Filter this material down to the lines that contain the string "Marlene", and return those lines.

┄┄┄┄┄┄

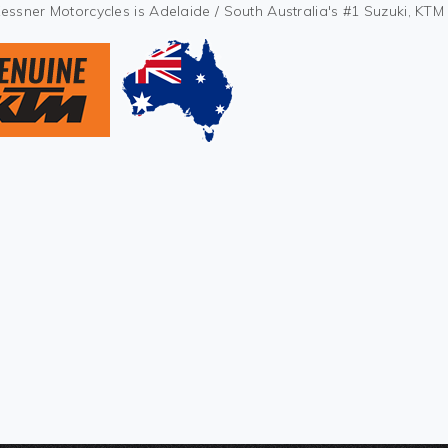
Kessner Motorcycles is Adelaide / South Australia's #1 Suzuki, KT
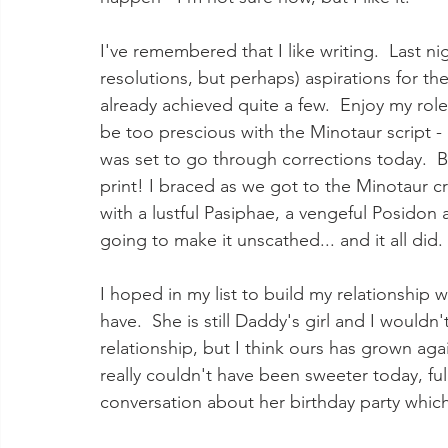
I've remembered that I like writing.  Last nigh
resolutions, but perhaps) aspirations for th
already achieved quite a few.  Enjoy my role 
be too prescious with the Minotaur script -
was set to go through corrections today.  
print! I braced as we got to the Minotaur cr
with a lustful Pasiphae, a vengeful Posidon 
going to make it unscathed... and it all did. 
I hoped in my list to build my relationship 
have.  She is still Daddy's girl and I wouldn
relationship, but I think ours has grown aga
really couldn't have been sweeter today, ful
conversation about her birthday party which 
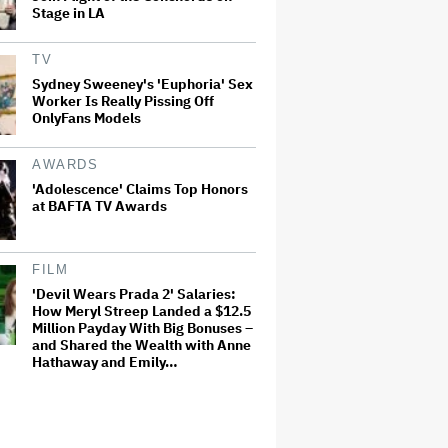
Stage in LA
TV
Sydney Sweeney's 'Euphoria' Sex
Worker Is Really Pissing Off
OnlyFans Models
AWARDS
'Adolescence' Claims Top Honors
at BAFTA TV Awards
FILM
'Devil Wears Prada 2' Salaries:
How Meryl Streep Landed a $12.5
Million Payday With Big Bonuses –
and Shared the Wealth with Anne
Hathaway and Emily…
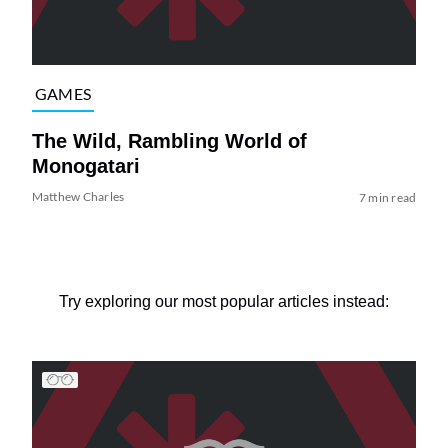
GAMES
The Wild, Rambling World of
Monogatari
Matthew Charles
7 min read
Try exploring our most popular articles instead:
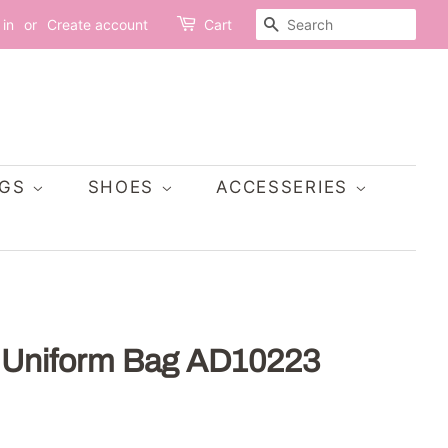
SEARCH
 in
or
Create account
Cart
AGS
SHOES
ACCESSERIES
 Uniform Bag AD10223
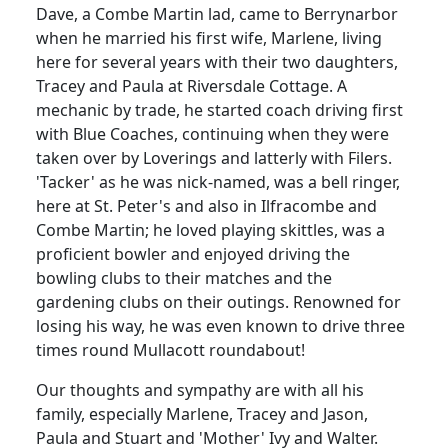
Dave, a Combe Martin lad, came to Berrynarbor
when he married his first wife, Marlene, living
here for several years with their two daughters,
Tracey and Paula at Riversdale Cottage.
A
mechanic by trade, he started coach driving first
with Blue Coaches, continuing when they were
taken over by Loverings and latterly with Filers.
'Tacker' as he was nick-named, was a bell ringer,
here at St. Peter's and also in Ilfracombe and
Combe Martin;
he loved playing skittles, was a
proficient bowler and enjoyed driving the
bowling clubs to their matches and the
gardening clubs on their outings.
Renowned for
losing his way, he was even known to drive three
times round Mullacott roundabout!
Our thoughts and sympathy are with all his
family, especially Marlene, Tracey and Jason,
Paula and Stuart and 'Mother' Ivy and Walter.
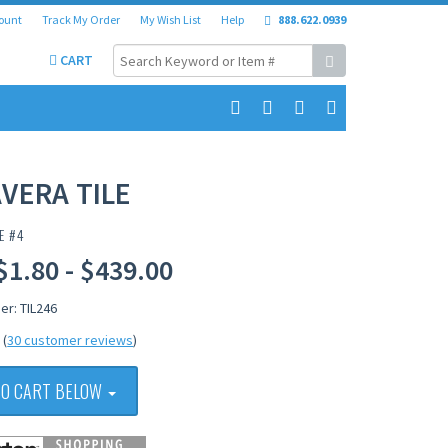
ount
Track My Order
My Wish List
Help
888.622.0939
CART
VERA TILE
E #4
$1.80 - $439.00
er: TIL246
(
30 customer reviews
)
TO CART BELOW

┄┄┄┄┄┄

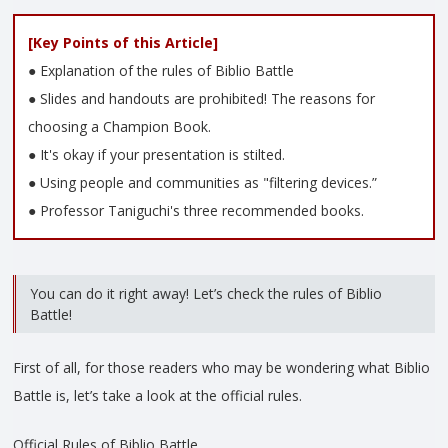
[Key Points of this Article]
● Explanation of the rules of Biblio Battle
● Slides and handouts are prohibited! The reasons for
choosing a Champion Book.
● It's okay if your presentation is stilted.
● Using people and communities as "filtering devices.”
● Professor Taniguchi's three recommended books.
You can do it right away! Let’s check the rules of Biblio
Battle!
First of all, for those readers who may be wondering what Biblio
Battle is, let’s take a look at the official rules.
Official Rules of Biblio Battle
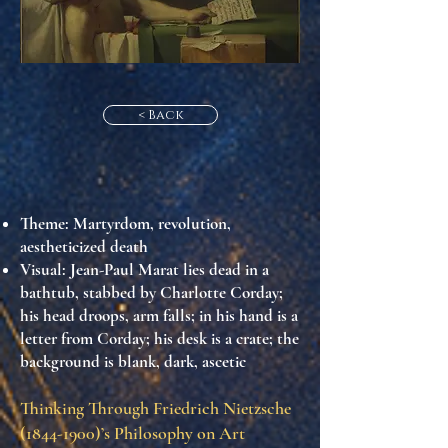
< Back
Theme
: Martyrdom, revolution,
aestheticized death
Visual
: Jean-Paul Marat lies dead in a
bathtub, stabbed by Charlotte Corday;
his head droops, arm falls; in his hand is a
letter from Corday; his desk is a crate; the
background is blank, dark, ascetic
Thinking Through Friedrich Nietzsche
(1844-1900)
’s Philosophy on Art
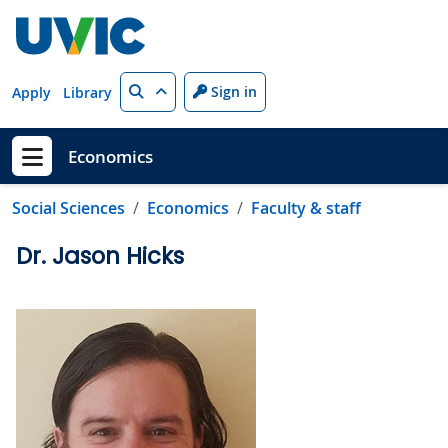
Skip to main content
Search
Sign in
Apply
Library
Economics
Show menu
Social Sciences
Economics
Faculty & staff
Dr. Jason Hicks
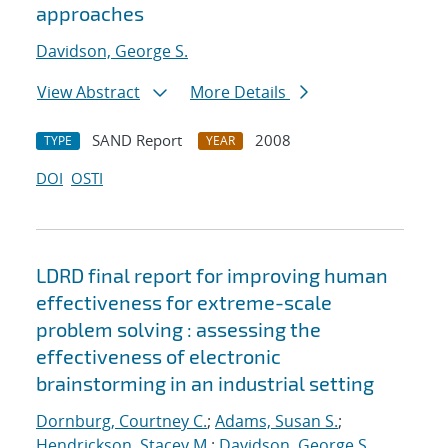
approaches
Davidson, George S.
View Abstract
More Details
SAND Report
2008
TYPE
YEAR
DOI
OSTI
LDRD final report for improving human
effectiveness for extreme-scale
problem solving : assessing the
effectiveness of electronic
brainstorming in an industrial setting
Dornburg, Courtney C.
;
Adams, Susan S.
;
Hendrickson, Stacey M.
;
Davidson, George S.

┄┄┄┄┄┄

§ **ANSWER TO THE PROBLEM**:
when he married his first wife, Marlene, living
family, especially Marlene, Tracey and Jason,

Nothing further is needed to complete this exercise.